▶ **What is being asked**: Return exactly the lines below, starting with the one that has "укладки бесшовных травмо-безопасных" and going on through the one that has "и игровых площадок".

▶ **Extracted page text data**:
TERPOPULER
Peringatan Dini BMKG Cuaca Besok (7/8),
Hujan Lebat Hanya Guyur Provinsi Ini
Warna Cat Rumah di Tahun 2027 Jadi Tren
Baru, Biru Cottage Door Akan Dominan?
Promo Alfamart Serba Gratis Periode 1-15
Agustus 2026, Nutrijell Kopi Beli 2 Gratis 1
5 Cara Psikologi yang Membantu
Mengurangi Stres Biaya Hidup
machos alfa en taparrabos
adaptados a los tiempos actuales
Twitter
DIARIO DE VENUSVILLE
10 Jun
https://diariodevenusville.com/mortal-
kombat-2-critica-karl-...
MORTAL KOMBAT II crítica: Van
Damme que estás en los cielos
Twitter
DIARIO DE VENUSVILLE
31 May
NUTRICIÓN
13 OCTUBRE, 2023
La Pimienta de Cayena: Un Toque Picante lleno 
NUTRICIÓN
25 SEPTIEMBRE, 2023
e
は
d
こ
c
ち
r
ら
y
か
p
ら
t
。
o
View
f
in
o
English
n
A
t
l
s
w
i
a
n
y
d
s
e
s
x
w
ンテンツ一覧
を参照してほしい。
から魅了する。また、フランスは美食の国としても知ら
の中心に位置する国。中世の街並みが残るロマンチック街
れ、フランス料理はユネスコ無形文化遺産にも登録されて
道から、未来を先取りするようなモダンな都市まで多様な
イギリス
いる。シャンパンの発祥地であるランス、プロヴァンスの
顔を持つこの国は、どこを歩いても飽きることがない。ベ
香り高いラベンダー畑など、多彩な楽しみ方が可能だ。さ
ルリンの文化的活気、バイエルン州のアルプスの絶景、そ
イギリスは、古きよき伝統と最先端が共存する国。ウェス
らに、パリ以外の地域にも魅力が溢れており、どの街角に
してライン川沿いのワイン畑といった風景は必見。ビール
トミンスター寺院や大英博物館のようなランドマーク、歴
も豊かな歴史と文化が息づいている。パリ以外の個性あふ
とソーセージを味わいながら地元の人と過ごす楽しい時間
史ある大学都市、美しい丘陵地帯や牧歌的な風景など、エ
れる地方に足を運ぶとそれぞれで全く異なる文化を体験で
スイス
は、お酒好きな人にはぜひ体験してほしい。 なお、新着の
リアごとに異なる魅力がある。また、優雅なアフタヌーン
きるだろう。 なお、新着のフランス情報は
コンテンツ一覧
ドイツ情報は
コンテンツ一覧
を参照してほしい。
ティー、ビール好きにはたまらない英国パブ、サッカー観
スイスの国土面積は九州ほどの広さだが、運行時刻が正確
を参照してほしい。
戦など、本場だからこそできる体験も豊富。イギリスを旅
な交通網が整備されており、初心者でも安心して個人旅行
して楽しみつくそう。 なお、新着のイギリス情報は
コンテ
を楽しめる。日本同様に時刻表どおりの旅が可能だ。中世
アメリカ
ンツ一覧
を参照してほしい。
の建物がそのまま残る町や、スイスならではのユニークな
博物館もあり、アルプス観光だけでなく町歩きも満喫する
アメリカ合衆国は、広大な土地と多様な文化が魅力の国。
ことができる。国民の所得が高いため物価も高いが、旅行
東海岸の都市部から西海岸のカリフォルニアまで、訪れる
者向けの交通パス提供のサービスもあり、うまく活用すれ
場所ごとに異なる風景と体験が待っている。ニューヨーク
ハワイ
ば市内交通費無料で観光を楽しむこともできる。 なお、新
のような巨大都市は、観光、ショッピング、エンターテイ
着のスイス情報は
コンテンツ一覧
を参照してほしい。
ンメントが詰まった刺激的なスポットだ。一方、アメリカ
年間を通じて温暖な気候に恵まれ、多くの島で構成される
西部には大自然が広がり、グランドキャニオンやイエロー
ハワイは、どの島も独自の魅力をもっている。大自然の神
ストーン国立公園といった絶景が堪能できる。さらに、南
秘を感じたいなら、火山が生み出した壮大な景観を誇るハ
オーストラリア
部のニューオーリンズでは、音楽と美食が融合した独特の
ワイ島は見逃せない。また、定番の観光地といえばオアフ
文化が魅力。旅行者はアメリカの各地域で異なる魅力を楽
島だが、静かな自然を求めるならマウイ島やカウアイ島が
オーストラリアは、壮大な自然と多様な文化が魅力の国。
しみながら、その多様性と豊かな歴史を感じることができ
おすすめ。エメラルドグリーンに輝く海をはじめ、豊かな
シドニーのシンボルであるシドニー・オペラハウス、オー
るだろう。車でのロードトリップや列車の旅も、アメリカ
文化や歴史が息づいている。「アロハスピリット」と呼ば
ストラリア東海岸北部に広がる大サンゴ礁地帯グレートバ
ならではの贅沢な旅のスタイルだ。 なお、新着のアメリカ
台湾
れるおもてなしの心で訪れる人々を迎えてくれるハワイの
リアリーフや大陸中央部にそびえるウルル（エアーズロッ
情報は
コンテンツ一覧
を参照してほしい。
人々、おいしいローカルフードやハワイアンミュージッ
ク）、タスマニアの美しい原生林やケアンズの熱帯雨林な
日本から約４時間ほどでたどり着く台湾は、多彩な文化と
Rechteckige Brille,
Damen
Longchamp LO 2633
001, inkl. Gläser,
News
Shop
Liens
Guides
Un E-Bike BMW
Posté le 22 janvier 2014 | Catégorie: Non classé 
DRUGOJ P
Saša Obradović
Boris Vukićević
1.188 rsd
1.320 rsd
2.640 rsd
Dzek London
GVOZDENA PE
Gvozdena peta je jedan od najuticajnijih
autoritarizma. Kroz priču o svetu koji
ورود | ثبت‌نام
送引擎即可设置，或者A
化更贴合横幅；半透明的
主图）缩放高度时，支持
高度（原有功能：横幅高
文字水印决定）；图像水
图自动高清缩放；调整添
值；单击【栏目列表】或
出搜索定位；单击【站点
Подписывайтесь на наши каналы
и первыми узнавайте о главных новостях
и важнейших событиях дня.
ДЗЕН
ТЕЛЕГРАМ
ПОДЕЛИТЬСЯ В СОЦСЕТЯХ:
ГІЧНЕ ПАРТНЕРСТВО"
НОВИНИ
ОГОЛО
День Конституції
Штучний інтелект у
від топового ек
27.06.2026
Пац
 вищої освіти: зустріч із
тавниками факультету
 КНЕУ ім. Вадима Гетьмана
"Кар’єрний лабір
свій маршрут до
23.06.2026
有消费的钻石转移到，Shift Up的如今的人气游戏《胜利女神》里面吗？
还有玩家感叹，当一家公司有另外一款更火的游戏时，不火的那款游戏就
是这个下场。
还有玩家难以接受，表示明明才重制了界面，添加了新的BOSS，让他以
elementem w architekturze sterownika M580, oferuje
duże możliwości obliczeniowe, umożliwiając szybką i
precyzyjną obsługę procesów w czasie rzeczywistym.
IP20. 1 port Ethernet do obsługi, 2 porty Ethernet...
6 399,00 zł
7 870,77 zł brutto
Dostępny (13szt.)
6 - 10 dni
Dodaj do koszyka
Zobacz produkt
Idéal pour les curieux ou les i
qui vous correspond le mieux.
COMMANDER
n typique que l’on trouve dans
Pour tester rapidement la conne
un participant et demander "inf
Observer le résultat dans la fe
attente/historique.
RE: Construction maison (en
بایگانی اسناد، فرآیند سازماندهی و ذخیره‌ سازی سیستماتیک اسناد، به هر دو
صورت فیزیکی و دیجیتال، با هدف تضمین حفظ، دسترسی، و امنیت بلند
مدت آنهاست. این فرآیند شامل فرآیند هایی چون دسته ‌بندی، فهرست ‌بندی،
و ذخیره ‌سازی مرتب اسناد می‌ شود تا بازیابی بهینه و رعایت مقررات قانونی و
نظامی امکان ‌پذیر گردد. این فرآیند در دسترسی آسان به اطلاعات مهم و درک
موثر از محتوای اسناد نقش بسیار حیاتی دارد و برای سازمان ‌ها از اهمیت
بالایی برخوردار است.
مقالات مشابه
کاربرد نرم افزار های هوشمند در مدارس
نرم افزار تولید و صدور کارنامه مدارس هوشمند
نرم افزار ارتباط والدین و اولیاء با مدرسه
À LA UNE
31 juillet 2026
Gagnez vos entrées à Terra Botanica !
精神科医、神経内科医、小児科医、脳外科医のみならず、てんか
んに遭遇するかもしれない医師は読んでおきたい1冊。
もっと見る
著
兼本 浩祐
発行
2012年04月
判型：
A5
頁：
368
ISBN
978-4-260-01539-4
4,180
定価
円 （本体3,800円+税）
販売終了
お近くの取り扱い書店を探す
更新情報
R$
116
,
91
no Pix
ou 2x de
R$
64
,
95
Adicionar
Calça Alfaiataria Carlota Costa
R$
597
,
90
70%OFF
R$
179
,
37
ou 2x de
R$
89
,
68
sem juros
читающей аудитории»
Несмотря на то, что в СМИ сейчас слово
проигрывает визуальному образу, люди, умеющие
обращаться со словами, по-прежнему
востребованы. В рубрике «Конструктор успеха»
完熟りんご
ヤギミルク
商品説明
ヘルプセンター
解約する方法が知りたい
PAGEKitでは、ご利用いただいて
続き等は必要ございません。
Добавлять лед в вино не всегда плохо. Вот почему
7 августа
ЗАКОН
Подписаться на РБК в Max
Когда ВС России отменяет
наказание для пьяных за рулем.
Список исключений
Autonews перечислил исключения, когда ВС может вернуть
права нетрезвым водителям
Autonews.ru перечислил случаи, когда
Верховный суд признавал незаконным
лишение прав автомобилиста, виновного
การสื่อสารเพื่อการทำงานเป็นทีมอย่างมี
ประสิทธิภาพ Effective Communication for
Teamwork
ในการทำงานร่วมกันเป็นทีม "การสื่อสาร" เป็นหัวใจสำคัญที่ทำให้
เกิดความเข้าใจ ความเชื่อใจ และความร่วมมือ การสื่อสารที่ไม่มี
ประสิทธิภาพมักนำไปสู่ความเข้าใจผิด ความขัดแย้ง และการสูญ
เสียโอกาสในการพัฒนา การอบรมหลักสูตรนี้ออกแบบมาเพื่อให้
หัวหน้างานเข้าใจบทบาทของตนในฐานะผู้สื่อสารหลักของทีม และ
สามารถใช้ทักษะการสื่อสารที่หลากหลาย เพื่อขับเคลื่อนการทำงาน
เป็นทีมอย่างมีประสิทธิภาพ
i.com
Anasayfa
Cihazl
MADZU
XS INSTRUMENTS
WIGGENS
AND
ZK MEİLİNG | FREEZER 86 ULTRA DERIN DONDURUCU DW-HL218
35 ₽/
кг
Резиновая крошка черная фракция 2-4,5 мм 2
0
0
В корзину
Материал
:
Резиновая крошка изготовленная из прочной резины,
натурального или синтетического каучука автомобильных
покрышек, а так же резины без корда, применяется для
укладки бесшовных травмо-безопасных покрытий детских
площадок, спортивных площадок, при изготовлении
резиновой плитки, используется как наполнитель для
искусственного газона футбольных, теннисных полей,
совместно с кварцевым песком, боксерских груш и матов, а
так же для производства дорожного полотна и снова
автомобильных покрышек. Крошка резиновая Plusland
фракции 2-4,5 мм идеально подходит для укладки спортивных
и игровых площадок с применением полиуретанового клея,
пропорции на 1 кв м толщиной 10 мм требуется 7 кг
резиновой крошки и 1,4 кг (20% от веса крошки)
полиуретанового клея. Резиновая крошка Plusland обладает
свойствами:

▶ **Result of this exercise**:
укладки бесшовных травмо-безопасных покрытий детских
площадок, спортивных площадок, при изготовлении
резиновой плитки, используется как наполнитель для
искусственного газона футбольных, теннисных полей,
совместно с кварцевым песком, боксерских груш и матов, а
так же для производства дорожного полотна и снова
автомобильных покрышек. Крошка резиновая Plusland
фракции 2-4,5 мм идеально подходит для укладки спортивных
и игровых площадок с применением полиуретанового клея,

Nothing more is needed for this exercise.